Work to be completed ▸
Drop the pictures and repeat the remaining data exactly.

Dataset excerpts ▸
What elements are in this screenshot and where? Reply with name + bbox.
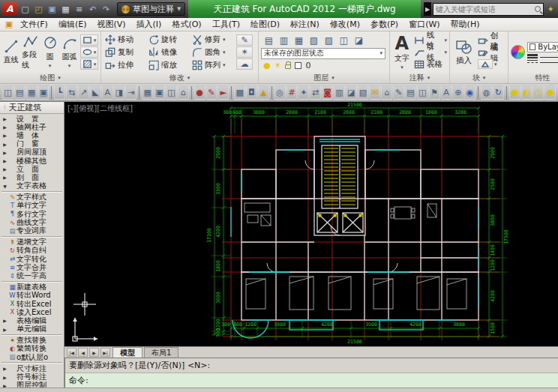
toolbar-button[interactable]: ⇥	[125, 85, 136, 100]
quick-access-button[interactable]: ◰	[32, 3, 45, 16]
tab-nav-button[interactable]: |◀	[67, 348, 76, 357]
stretch-button[interactable]: 拉伸	[104, 60, 147, 70]
toolbar-button[interactable]: ⇆	[66, 85, 77, 100]
quick-access-button[interactable]: ▢	[19, 3, 32, 16]
toolbar-button[interactable]: A	[441, 85, 452, 100]
workspace-switcher[interactable]: 草图与注释 ▼	[117, 2, 185, 16]
toolbar-button[interactable]: ▩	[234, 85, 245, 100]
menu-item[interactable]: 修改(M)	[325, 19, 365, 30]
toolbar-button[interactable]: ◨	[114, 85, 125, 100]
layer-tool-button[interactable]: ▦	[292, 35, 305, 46]
toolbar-button[interactable]: ↻	[493, 85, 504, 100]
toolbar-button[interactable]: ▣	[38, 85, 50, 100]
layer-tool-button[interactable]: ▨	[322, 35, 335, 46]
layer-dropdown[interactable]: ● ☀ 0	[261, 61, 386, 70]
tab-layout1[interactable]: 布局1	[144, 347, 178, 358]
toolbar-button[interactable]: ▥	[334, 85, 345, 100]
scale-button[interactable]: 缩放	[147, 60, 190, 70]
toolbar-button[interactable]: ✉	[369, 85, 380, 100]
color-wheel-icon[interactable]	[511, 45, 525, 59]
linetype-value[interactable]	[540, 62, 558, 63]
toolbar-button[interactable]: ◙	[322, 85, 333, 100]
menu-item[interactable]: 视图(V)	[92, 19, 130, 30]
quick-access-button[interactable]: ▦	[59, 3, 72, 16]
toolbar-button[interactable]: ▤	[405, 85, 416, 100]
toolbar-button[interactable]: ●	[544, 85, 556, 100]
menu-item[interactable]: 绘图(D)	[245, 19, 285, 30]
search-input[interactable]	[436, 5, 533, 13]
palette-menu-item[interactable]: ▶ 单元编辑	[0, 325, 64, 334]
leader-button[interactable]: 引线▾	[414, 46, 447, 58]
autocad-logo-icon[interactable]: A	[2, 2, 17, 16]
toolbar-button[interactable]: ⌂	[381, 85, 392, 100]
quick-access-button[interactable]: ≡	[73, 3, 86, 16]
polyline-button[interactable]: 多段线	[22, 33, 39, 71]
menu-item[interactable]: 插入(I)	[131, 19, 167, 30]
trim-button[interactable]: 修剪▾	[190, 34, 234, 45]
toolbar-button[interactable]: ◍	[481, 85, 492, 100]
toolbar-button[interactable]: ◉	[464, 85, 476, 100]
palette-title[interactable]: ⁞天正建筑	[0, 102, 64, 114]
toolbar-button[interactable]: ●	[194, 85, 206, 100]
tab-nav-button[interactable]: ▶	[89, 348, 99, 357]
hatch-button[interactable]: ▾	[80, 58, 98, 70]
palette-menu-item[interactable]: ▤ 专业词库	[0, 226, 64, 235]
edit-block-button[interactable]: 编辑	[478, 47, 506, 58]
palette-menu-item[interactable]: ▼ 文字表格	[0, 182, 64, 190]
text-button[interactable]: A 文字 ▾	[392, 34, 412, 71]
toolbar-button[interactable]: ◫	[166, 85, 177, 100]
insert-block-button[interactable]: 插入	[452, 39, 476, 66]
toolbar-button[interactable]: ⊕	[452, 85, 464, 100]
circle-button[interactable]: 圆 ▾	[41, 35, 58, 70]
layer-tool-button[interactable]: ▤	[262, 35, 275, 46]
rectangle-button[interactable]: ▾	[80, 34, 98, 46]
toolbar-button[interactable]: ◪	[346, 85, 357, 100]
toolbar-button[interactable]: ✎	[206, 85, 218, 100]
palette-menu-item[interactable]: ⇕ 统一字高	[0, 271, 64, 280]
menu-item[interactable]: 格式(O)	[166, 19, 206, 30]
table-button[interactable]: 表格	[414, 58, 447, 70]
toolbar-button[interactable]: ✦	[298, 85, 309, 100]
toolbar-button[interactable]: A	[102, 85, 113, 100]
toolbar-button[interactable]: ▣	[154, 85, 165, 100]
panel-title-layers[interactable]: 图层▾	[259, 73, 389, 83]
title-expand-arrow-icon[interactable]: ▶	[424, 2, 431, 16]
layer-tool-button[interactable]: ◪	[352, 35, 365, 46]
drawing-viewport[interactable]: [-][俯视][二维线框]	[64, 102, 558, 346]
toolbar-button[interactable]: ⌂	[178, 85, 189, 100]
panel-title-properties[interactable]: 特性	[508, 73, 558, 83]
toolbar-button[interactable]: ▤	[14, 85, 26, 100]
tab-nav-button[interactable]: ◀	[78, 348, 88, 357]
toolbar-button[interactable]: ◘	[246, 85, 257, 100]
menu-item[interactable]: 文件(F)	[15, 19, 53, 30]
mirror-button[interactable]: 镜像	[147, 47, 190, 58]
toolbar-button[interactable]: ◫	[417, 85, 428, 100]
move-button[interactable]: 移动	[104, 34, 147, 45]
panel-title-modify[interactable]: 修改▾	[101, 73, 258, 83]
explode-button[interactable]: ✶	[236, 46, 253, 58]
color-control-dropdown[interactable]: ByLayer	[527, 42, 558, 52]
toolbar-button[interactable]: ◐	[521, 85, 532, 100]
panel-title-block[interactable]: 块▾	[450, 73, 508, 83]
arc-button[interactable]: 圆弧 ▾	[61, 35, 78, 70]
tab-nav-button[interactable]: ▶|	[100, 348, 110, 357]
layer-tool-button[interactable]: ▥	[278, 35, 290, 46]
toolbar-button[interactable]: ▦	[26, 85, 38, 100]
menu-item[interactable]: 窗口(W)	[404, 19, 445, 30]
rotate-button[interactable]: 旋转	[147, 34, 190, 45]
line-button[interactable]: 直线	[2, 38, 20, 66]
command-input[interactable]: 命令:	[65, 373, 558, 388]
menu-item[interactable]: 工具(T)	[207, 19, 245, 30]
toolbar-button[interactable]: ◎	[274, 85, 286, 100]
toolbar-button[interactable]: ✎	[393, 85, 404, 100]
layer-tool-button[interactable]: ◫	[338, 35, 350, 46]
toolbar-button[interactable]: ↗	[78, 85, 89, 100]
menu-item[interactable]: 编辑(E)	[53, 19, 92, 30]
lineweight-value[interactable]	[540, 57, 558, 58]
toolbar-button[interactable]: ┗	[54, 85, 65, 100]
quick-access-button[interactable]: ▣	[46, 3, 58, 16]
menu-item[interactable]: 参数(P)	[365, 19, 404, 30]
menu-item[interactable]: 标注(N)	[285, 19, 325, 30]
viewport-controls[interactable]: [-][俯视][二维线框]	[68, 103, 133, 114]
toolbar-button[interactable]: ▧	[358, 85, 369, 100]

Expected answer ▸
What elements are in this screenshot and where? Reply with name + bbox.
toolbar-button[interactable]: ⇥	[125, 85, 136, 100]
quick-access-button[interactable]: ◰	[32, 3, 45, 16]
tab-nav-button[interactable]: |◀	[67, 348, 76, 357]
stretch-button[interactable]: 拉伸	[104, 60, 147, 70]
toolbar-button[interactable]: ⇆	[66, 85, 77, 100]
quick-access-button[interactable]: ▢	[19, 3, 32, 16]
toolbar-button[interactable]: A	[441, 85, 452, 100]
workspace-switcher[interactable]: 草图与注释 ▼	[117, 2, 185, 16]
toolbar-button[interactable]: ▩	[234, 85, 245, 100]
menu-item[interactable]: 修改(M)	[325, 19, 365, 30]
toolbar-button[interactable]: ◨	[114, 85, 125, 100]
layer-tool-button[interactable]: ▦	[292, 35, 305, 46]
toolbar-button[interactable]: ↻	[493, 85, 504, 100]
toolbar-button[interactable]: ▣	[38, 85, 50, 100]
layer-tool-button[interactable]: ▨	[322, 35, 335, 46]
layer-dropdown[interactable]: ● ☀ 0	[261, 61, 386, 70]
tab-layout1[interactable]: 布局1	[144, 347, 178, 358]
toolbar-button[interactable]: ▥	[334, 85, 345, 100]
scale-button[interactable]: 缩放	[147, 60, 190, 70]
toolbar-button[interactable]: ✉	[369, 85, 380, 100]
color-wheel-icon[interactable]	[511, 45, 525, 59]
linetype-value[interactable]	[540, 62, 558, 63]
toolbar-button[interactable]: ◙	[322, 85, 333, 100]
menu-item[interactable]: 视图(V)	[92, 19, 130, 30]
quick-access-button[interactable]: ▦	[59, 3, 72, 16]
toolbar-button[interactable]: ▤	[405, 85, 416, 100]
toolbar-button[interactable]: ●	[544, 85, 556, 100]
menu-item[interactable]: 绘图(D)	[245, 19, 285, 30]
search-input[interactable]	[436, 5, 533, 13]
palette-menu-item[interactable]: ▶ 单元编辑	[0, 325, 64, 334]
leader-button[interactable]: 引线▾	[414, 46, 447, 58]
autocad-logo-icon[interactable]: A	[2, 2, 17, 16]
toolbar-button[interactable]: ⌂	[381, 85, 392, 100]
quick-access-button[interactable]: ≡	[73, 3, 86, 16]
polyline-button[interactable]: 多段线	[22, 33, 39, 71]
menu-item[interactable]: 插入(I)	[131, 19, 167, 30]
trim-button[interactable]: 修剪▾	[190, 34, 234, 45]
toolbar-button[interactable]: ◍	[481, 85, 492, 100]
toolbar-button[interactable]: ◉	[464, 85, 476, 100]
palette-title[interactable]: ⁞天正建筑	[0, 102, 64, 114]
toolbar-button[interactable]: ●	[194, 85, 206, 100]
tab-nav-button[interactable]: ▶	[89, 348, 99, 357]
hatch-button[interactable]: ▾	[80, 58, 98, 70]
palette-menu-item[interactable]: ▤ 专业词库	[0, 226, 64, 235]
edit-block-button[interactable]: 编辑	[478, 47, 506, 58]
palette-menu-item[interactable]: ▼ 文字表格	[0, 182, 64, 190]
text-button[interactable]: A 文字 ▾	[392, 34, 412, 71]
toolbar-button[interactable]: ◫	[166, 85, 177, 100]
insert-block-button[interactable]: 插入	[452, 39, 476, 66]
toolbar-button[interactable]: ⊕	[452, 85, 464, 100]
circle-button[interactable]: 圆 ▾	[41, 35, 58, 70]
layer-tool-button[interactable]: ▤	[262, 35, 275, 46]
rectangle-button[interactable]: ▾	[80, 34, 98, 46]
toolbar-button[interactable]: ◪	[346, 85, 357, 100]
toolbar-button[interactable]: ✎	[206, 85, 218, 100]
palette-menu-item[interactable]: ⇕ 统一字高	[0, 271, 64, 280]
menu-item[interactable]: 格式(O)	[166, 19, 206, 30]
table-button[interactable]: 表格	[414, 58, 447, 70]
toolbar-button[interactable]: ✦	[298, 85, 309, 100]
toolbar-button[interactable]: A	[102, 85, 113, 100]
toolbar-button[interactable]: ▣	[154, 85, 165, 100]
panel-title-layers[interactable]: 图层▾	[259, 73, 389, 83]
title-expand-arrow-icon[interactable]: ▶	[424, 2, 431, 16]
layer-tool-button[interactable]: ◪	[352, 35, 365, 46]
drawing-viewport[interactable]: [-][俯视][二维线框]	[64, 102, 558, 346]
toolbar-button[interactable]: ⌂	[178, 85, 189, 100]
panel-title-properties[interactable]: 特性	[508, 73, 558, 83]
toolbar-button[interactable]: ▤	[14, 85, 26, 100]
tab-nav-button[interactable]: ◀	[78, 348, 88, 357]
toolbar-button[interactable]: ◘	[246, 85, 257, 100]
menu-item[interactable]: 文件(F)	[15, 19, 53, 30]
mirror-button[interactable]: 镜像	[147, 47, 190, 58]
toolbar-button[interactable]: ◫	[417, 85, 428, 100]
move-button[interactable]: 移动	[104, 34, 147, 45]
panel-title-modify[interactable]: 修改▾	[101, 73, 258, 83]
explode-button[interactable]: ✶	[236, 46, 253, 58]
color-control-dropdown[interactable]: ByLayer	[527, 42, 558, 52]
toolbar-button[interactable]: ◐	[521, 85, 532, 100]
panel-title-block[interactable]: 块▾	[450, 73, 508, 83]
arc-button[interactable]: 圆弧 ▾	[61, 35, 78, 70]
tab-nav-button[interactable]: ▶|	[100, 348, 110, 357]
layer-tool-button[interactable]: ▥	[278, 35, 290, 46]
toolbar-button[interactable]: ▦	[26, 85, 38, 100]
menu-item[interactable]: 窗口(W)	[404, 19, 445, 30]
rotate-button[interactable]: 旋转	[147, 34, 190, 45]
line-button[interactable]: 直线	[2, 38, 20, 66]
command-input[interactable]: 命令:	[65, 373, 558, 388]
menu-item[interactable]: 工具(T)	[207, 19, 245, 30]
toolbar-button[interactable]: ◎	[274, 85, 286, 100]
toolbar-button[interactable]: ✎	[393, 85, 404, 100]
layer-tool-button[interactable]: ◫	[338, 35, 350, 46]
toolbar-button[interactable]: ↗	[78, 85, 89, 100]
menu-item[interactable]: 编辑(E)	[53, 19, 92, 30]
lineweight-value[interactable]	[540, 57, 558, 58]
toolbar-button[interactable]: ┗	[54, 85, 65, 100]
quick-access-button[interactable]: ▣	[46, 3, 58, 16]
menu-item[interactable]: 参数(P)	[365, 19, 404, 30]
menu-item[interactable]: 标注(N)	[285, 19, 325, 30]
viewport-controls[interactable]: [-][俯视][二维线框]	[68, 103, 133, 114]
toolbar-button[interactable]: ▧	[358, 85, 369, 100]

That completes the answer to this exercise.